Theme 3: Vulnerability, Agency, and
Chronic Poverty
(Naila Kabeer)
The
extreme forms of vulnerability associated with chronic poverty are
likely to undermine the ability of the chronic poor to exercise
independent forms of agency, either economic or political. Their
search for security leads them to seek out forms of livelihood which
are either extremely clientilistic or else leave them with little
time or energy to seek alternatives. In this context, 'external'
interventions whether by the government (public works programmes) or
NGOs (micro-credit for the very poor) offer the possibility of
expanding their options in ways that they are unlikely to have
achieved on their own. This component of the research will explore
what different such interventions make in the lives of the
chronically poor, whether it increases their capacity to exercise
agency and if so, what their exercise of agency can tell us about the
relationship between economic and political 'freedoms' in the lives
of the very poor. The research will entail qualitative fieldwork with
chronically poor households, comparing the situation of those with
some access to public interventions and those without any.
Theme 4: Violence, Mastanocracy and Chronic
Poverty
(Imtiaz Ahmed)
The relationship between violence,
mastanocracy and chronic poverty is more conjectural than established
and proven. In modern times, we are tutored to assume lot of things
and when such assumptions are repeated with increasing vigour and
frequency we often start believing them. This however does not negate
the relationship between violence, mastanocracy and chronic poverty.

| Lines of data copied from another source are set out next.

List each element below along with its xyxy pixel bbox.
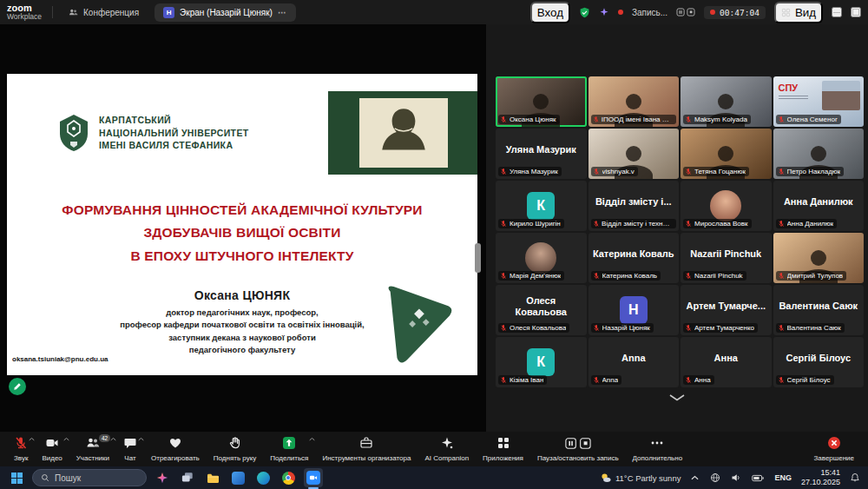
- participant-tile[interactable]: Дмитрий Тулупов: [773, 233, 865, 283]
- participant-name-label: Артем Тумарченко: [683, 323, 758, 333]
- annotate-button[interactable]: [9, 378, 26, 395]
- timer-value: 00:47:04: [720, 8, 760, 17]
- notifications-button[interactable]: [848, 468, 861, 487]
- taskbar-app-folder[interactable]: [203, 468, 222, 487]
- participant-display-name: Валентина Саюк: [773, 285, 865, 328]
- sparkle-icon: [440, 436, 454, 452]
- toolbar-chat-button[interactable]: Чат: [116, 432, 144, 466]
- muted-mic-icon: [593, 376, 600, 384]
- participant-display-name: Anna: [589, 337, 680, 380]
- zoom-app-icon: [306, 471, 320, 485]
- participant-tile[interactable]: ККирило Шуригін: [496, 181, 587, 231]
- shared-screen-area: КАРПАТСЬКИЙ НАЦІОНАЛЬНИЙ УНІВЕРСИТЕТ ІМЕ…: [0, 24, 486, 432]
- toolbar-ai-companion-button[interactable]: AI Companion: [418, 432, 476, 466]
- battery-icon: [752, 474, 764, 482]
- panel-divider-handle[interactable]: [475, 243, 481, 273]
- toolbar-end-button[interactable]: Завершение: [806, 432, 861, 466]
- chevron-up-icon: [691, 475, 699, 480]
- participant-tile[interactable]: Відділ змісту і...Відділ змісту і технол…: [589, 181, 680, 231]
- toolbar-record-button[interactable]: Пауза/остановить запись: [530, 432, 626, 466]
- participant-tile[interactable]: Петро Накладюк: [773, 129, 865, 179]
- toolbar-react-button[interactable]: Отреагировать: [144, 432, 207, 466]
- volume-tray-icon[interactable]: [729, 468, 742, 487]
- hand-icon: [228, 436, 242, 452]
- participant-tile[interactable]: Nazarii PinchukNazarii Pinchuk: [681, 233, 772, 283]
- chevron-up-icon[interactable]: [110, 437, 116, 441]
- participant-tile[interactable]: Валентина СаюкВалентина Саюк: [773, 285, 865, 335]
- battery-tray-icon[interactable]: [750, 468, 765, 487]
- participant-name-label: ІПООД імені Івана Зяз...: [591, 115, 676, 124]
- minimize-button[interactable]: [832, 7, 842, 17]
- participant-display-name: Катерина Коваль: [589, 233, 680, 276]
- taskbar-app-zoom[interactable]: [304, 468, 323, 487]
- start-button[interactable]: [7, 468, 26, 487]
- muted-mic-icon: [593, 168, 600, 175]
- participant-tile[interactable]: Марія Дем'янюк: [496, 233, 587, 283]
- chevron-up-icon[interactable]: [138, 437, 144, 441]
- tab-more-icon[interactable]: ⋯: [278, 8, 287, 17]
- ai-sparkle-icon[interactable]: [599, 7, 609, 17]
- muted-mic-icon: [593, 220, 600, 228]
- toolbar-apps-button[interactable]: Приложения: [476, 432, 530, 466]
- taskbar-app-task-view[interactable]: [178, 468, 197, 487]
- participant-tile[interactable]: Олеся КовальоваОлеся Ковальова: [496, 285, 587, 335]
- muted-mic-icon: [778, 220, 785, 228]
- participant-tile[interactable]: Мирослава Вовк: [681, 181, 772, 231]
- participant-tile[interactable]: СПУОлена Семеног: [773, 76, 865, 127]
- participant-tile[interactable]: Катерина КовальКатерина Коваль: [589, 233, 680, 283]
- toolbar-more-button[interactable]: Дополнительно: [626, 432, 690, 466]
- chevron-up-icon[interactable]: [63, 437, 69, 441]
- participant-tile[interactable]: Анна ДанилюкАнна Данилюк: [773, 181, 865, 231]
- participant-tile[interactable]: Maksym Kolyada: [681, 76, 772, 127]
- ellipsis-icon: [650, 436, 664, 452]
- taskbar-clock[interactable]: 15:41 27.10.2025: [801, 468, 840, 488]
- taskbar-search-input[interactable]: Пошук: [32, 469, 147, 486]
- view-button[interactable]: Вид: [774, 2, 823, 23]
- recording-dot-icon: [618, 10, 623, 15]
- edge-browser-icon: [257, 472, 270, 485]
- participant-tile[interactable]: АннаАнна: [681, 337, 772, 387]
- language-indicator[interactable]: ENG: [773, 468, 793, 487]
- tray-expand-chevron[interactable]: [688, 468, 700, 487]
- muted-mic-icon: [778, 324, 785, 332]
- participant-name-label: Дмитрий Тулупов: [776, 271, 847, 281]
- participant-tile[interactable]: Уляна МазурикУляна Мазурик: [496, 129, 587, 179]
- participant-tile[interactable]: ІПООД імені Івана Зяз...: [589, 76, 680, 127]
- participant-tile[interactable]: ННазарій Цюняк: [589, 285, 680, 335]
- toolbar-raise-hand-button[interactable]: Поднять руку: [207, 432, 263, 466]
- participant-tile[interactable]: AnnaAnna: [589, 337, 680, 387]
- toolbar-host-tools-button[interactable]: Инструменты организатора: [315, 432, 418, 466]
- toolbar-video-button[interactable]: Видео: [35, 432, 69, 466]
- grid-icon: [496, 436, 510, 452]
- muted-mic-icon: [500, 168, 507, 175]
- maximize-button[interactable]: [851, 7, 861, 17]
- participant-tile[interactable]: Артем Тумарче...Артем Тумарченко: [681, 285, 772, 335]
- chevron-up-icon[interactable]: [29, 437, 35, 441]
- mic-muted-icon: [14, 436, 28, 452]
- end-icon: [827, 436, 841, 452]
- taskbar-app-blue-app[interactable]: [228, 468, 247, 487]
- participant-tile[interactable]: Оксана Цюняк: [496, 76, 587, 127]
- weather-widget[interactable]: 11°C Partly sunny: [600, 472, 681, 483]
- chevron-up-icon[interactable]: [309, 437, 315, 441]
- network-tray-icon[interactable]: [708, 468, 721, 487]
- signin-button[interactable]: Вход: [530, 2, 570, 23]
- taskbar-app-copilot[interactable]: [153, 468, 172, 487]
- participant-tile[interactable]: Сергій БілоусСергій Білоус: [773, 337, 865, 387]
- participant-tile[interactable]: vishnyak.v: [589, 129, 680, 179]
- participant-name-label: Марія Дем'янюк: [498, 271, 564, 281]
- taskbar-app-chrome[interactable]: [279, 468, 298, 487]
- participant-name-label: Олена Семеног: [776, 115, 841, 124]
- tab-conference[interactable]: Конференция: [60, 4, 148, 21]
- tab-screen-share[interactable]: Н Экран (Назарій Цюняк) ⋯: [155, 3, 296, 22]
- participant-tile[interactable]: Тетяна Гоцанюк: [681, 129, 772, 179]
- toolbar-share-button[interactable]: Поделиться: [263, 432, 315, 466]
- more-participants-chevron[interactable]: [668, 391, 686, 404]
- participant-tile[interactable]: ККізіма Іван: [496, 337, 587, 387]
- pause-stop-recording-icons[interactable]: [676, 8, 695, 17]
- toolbar-button-label: Отреагировать: [151, 454, 200, 462]
- taskbar-app-edge[interactable]: [253, 468, 273, 487]
- toolbar-audio-button[interactable]: Звук: [7, 432, 35, 466]
- toolbar-participants-button[interactable]: 42Участники: [69, 432, 116, 466]
- security-shield-icon[interactable]: [579, 7, 590, 18]
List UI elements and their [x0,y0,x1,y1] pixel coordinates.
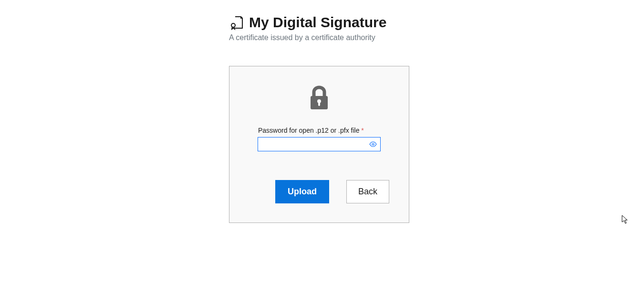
button-row: Upload Back [275,180,389,203]
eye-icon[interactable] [369,141,377,147]
password-input[interactable] [258,137,381,151]
lock-icon [308,85,331,112]
password-input-wrapper [258,137,381,151]
svg-point-0 [231,23,235,27]
page-subtitle: A certificate issued by a certificate au… [229,33,409,42]
upload-card: Password for open .p12 or .pfx file * Up… [229,66,409,223]
svg-point-4 [372,143,374,145]
back-button[interactable]: Back [346,180,389,203]
upload-button[interactable]: Upload [275,180,329,203]
svg-rect-3 [318,102,320,106]
page-header: My Digital Signature [229,14,409,31]
page-title: My Digital Signature [249,14,386,31]
password-label: Password for open .p12 or .pfx file * [258,127,364,134]
mouse-cursor-icon [622,215,629,226]
certificate-icon [229,15,244,30]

It only suggests that the linearity posited by the relationship may
not hold true and more complex processes may be at work both in the
making of the relationship as well as in the reproduction of what are
actually real life categories.
There
has been a remarkable transformation in the conceptualisation of
poverty, particularly the manner in which poverty is understood,
portrayed and deliberated upon. There was first the ethical kind, as
Gandhi used to say, ‘poverty is violence.’ But few followed him on
this. The modernist amorality and at the same time positivist
vocations soon separated poverty from other categories and sought its
rectification largely within itself, and that again mainly through
reforms and retribution. Save the mapping of poverty (a commendable
job nonetheless), nothing much could be made out of this exercise.
It is
against this background that an enquiry into the relationship between
violence, mastanocracy and chronic poverty becomes meaningful. Three
critical issues could easily be identified here. There is obvious the
issue as to whether chronic poverty reproduces violence and
mastanocracy. And this not in the sense that the poor are prone to
violent and mastani acts, but more in the sense that the structure
reproducing poverty is simultaneously in the business of reproducing
violence and mastanocracy. Put differently, the power of police,
mainly in its biased and discriminatory treatment of the poor
(possibly a consequence partially of colonial legacy and partially of
post-colonial governmentalization of things), could very well put the
chronic poor in an ever-deepening condition of poverty.
Secondly, the extent to which mastanocracy finds convenient to use
violence to reproduce itself with poverty only accelerating the
process. Relative deprivation would be another way of looking at
this, but there is also the cultural element of having someone
recognized as a mastan (a leader, a hero), which could only come
about when there is a following that seeks to transform his or her
livelihood from real and imaginative poverty to something that is
again relatively real and imaginative prosperity. In the absence of
legalised lucrative possibilities for the less skilled, violence and
mastanocracy are not only viewed but also become the quickest means
of overcoming poverty. And this makes the existence of the latter,
often more as an excuse, deadly.
Finally,
there is the added problem of violence (indeed, in the midst of its
protracted use and continuation) getting internalised and in the
process making both reforms and revolutionary quests equally
tolerable to violence. This has critical implications for societies
with chronic poverty, for tolerance of violence could easily feed
into a mindset or even a politics of tolerating poverty as well.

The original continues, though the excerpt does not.